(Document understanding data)
***

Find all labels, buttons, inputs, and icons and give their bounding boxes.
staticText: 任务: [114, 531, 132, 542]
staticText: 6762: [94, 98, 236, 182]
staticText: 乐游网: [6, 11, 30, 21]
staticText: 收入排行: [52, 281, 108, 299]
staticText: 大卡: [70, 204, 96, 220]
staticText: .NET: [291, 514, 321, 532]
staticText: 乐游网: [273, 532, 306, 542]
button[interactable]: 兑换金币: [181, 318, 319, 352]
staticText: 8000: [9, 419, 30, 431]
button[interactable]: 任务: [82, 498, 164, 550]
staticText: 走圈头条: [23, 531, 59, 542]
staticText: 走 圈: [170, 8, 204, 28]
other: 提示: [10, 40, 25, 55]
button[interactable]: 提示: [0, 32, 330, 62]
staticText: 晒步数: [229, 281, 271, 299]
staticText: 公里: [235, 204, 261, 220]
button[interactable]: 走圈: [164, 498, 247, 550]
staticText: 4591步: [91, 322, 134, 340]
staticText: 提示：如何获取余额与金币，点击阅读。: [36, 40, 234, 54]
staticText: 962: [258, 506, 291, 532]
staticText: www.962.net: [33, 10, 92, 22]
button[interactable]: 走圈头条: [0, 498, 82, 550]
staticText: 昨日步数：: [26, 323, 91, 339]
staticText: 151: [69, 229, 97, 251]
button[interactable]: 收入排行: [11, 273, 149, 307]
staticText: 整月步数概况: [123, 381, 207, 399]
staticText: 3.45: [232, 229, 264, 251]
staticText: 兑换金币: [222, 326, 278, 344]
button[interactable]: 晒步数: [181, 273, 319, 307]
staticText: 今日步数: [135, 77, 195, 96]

***

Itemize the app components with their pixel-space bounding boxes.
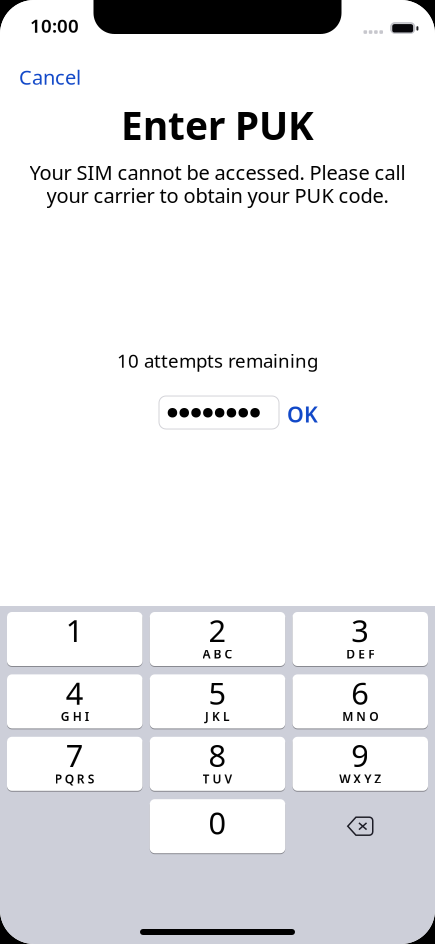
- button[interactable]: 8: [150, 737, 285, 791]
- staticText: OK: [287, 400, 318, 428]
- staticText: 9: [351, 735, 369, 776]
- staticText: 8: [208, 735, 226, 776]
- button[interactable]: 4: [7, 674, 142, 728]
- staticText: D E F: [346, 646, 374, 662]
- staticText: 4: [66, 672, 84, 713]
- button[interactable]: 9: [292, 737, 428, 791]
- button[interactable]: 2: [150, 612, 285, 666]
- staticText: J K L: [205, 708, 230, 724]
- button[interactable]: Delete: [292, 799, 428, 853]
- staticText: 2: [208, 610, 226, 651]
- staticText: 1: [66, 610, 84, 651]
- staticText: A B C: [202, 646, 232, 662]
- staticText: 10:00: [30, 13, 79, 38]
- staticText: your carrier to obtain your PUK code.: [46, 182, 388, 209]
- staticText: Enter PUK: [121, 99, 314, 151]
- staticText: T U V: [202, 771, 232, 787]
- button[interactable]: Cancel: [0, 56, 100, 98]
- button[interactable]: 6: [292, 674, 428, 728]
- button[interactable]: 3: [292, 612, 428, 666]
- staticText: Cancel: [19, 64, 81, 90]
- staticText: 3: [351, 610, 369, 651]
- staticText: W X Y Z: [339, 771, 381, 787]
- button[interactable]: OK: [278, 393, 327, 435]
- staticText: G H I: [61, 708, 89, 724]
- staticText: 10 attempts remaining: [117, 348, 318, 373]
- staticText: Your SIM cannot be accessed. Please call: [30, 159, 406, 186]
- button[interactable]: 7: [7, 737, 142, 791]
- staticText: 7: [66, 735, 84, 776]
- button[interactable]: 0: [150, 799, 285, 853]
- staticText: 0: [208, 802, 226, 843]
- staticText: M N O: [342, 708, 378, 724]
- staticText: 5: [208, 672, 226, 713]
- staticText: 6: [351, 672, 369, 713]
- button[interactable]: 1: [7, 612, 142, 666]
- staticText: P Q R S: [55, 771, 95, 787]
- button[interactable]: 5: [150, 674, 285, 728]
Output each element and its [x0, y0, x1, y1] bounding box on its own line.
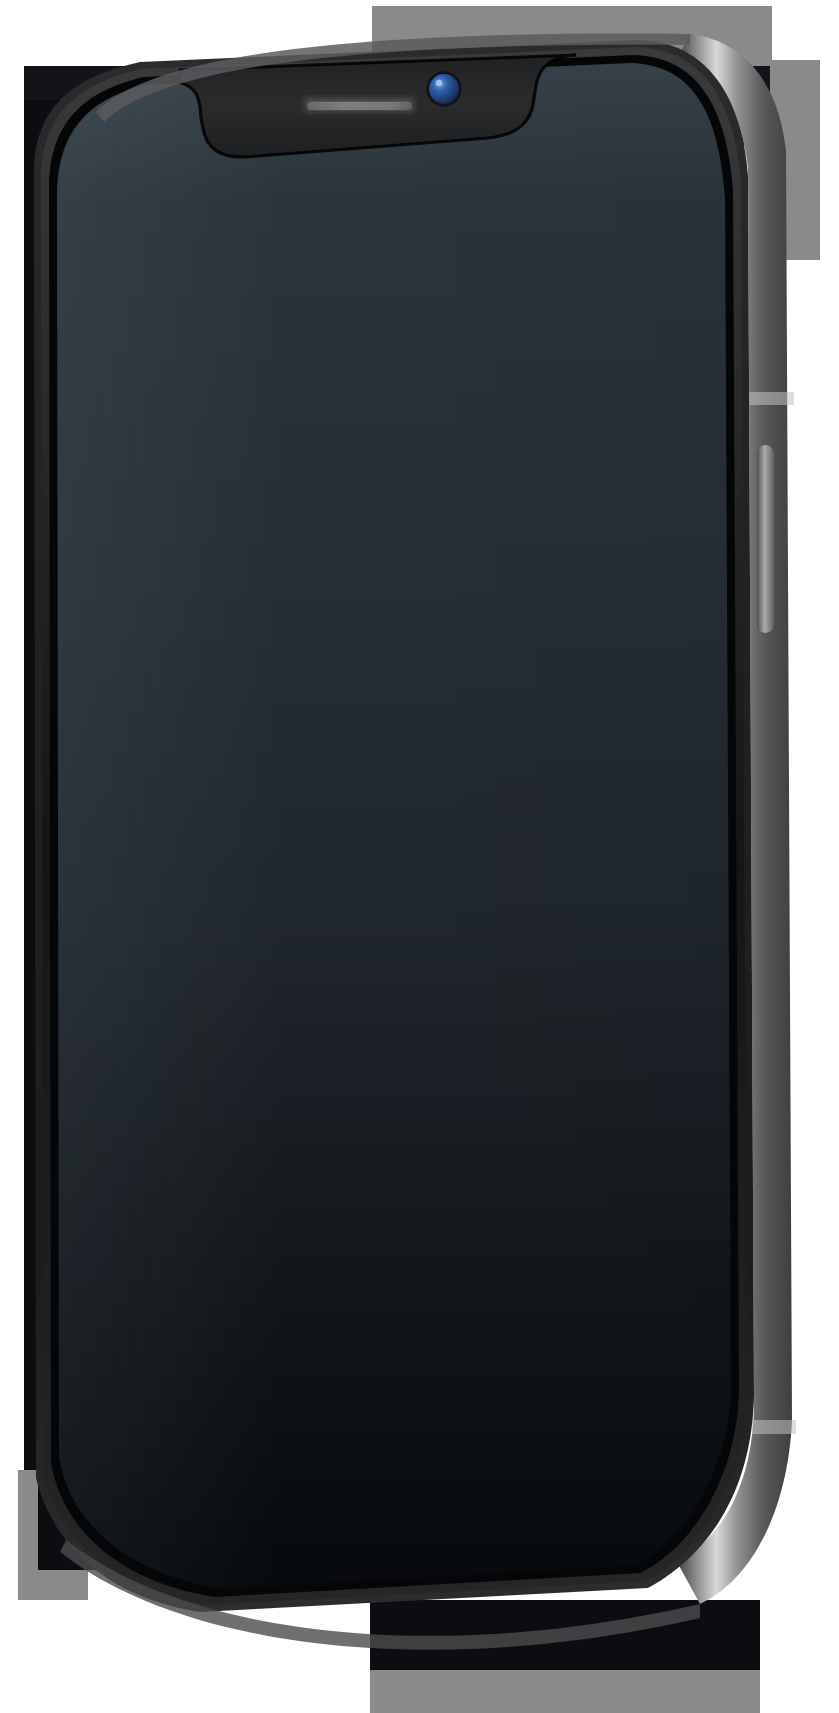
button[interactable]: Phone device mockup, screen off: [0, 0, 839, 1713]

***

THE PROBLEM: The lines to show are those in the data above that include "their".

ANSWER TO THE EXERCISE:
Find all labels, buttons, inputs, and icons and give their bounding boxes.
Itemize the app components with their pixel-space bounding boxes.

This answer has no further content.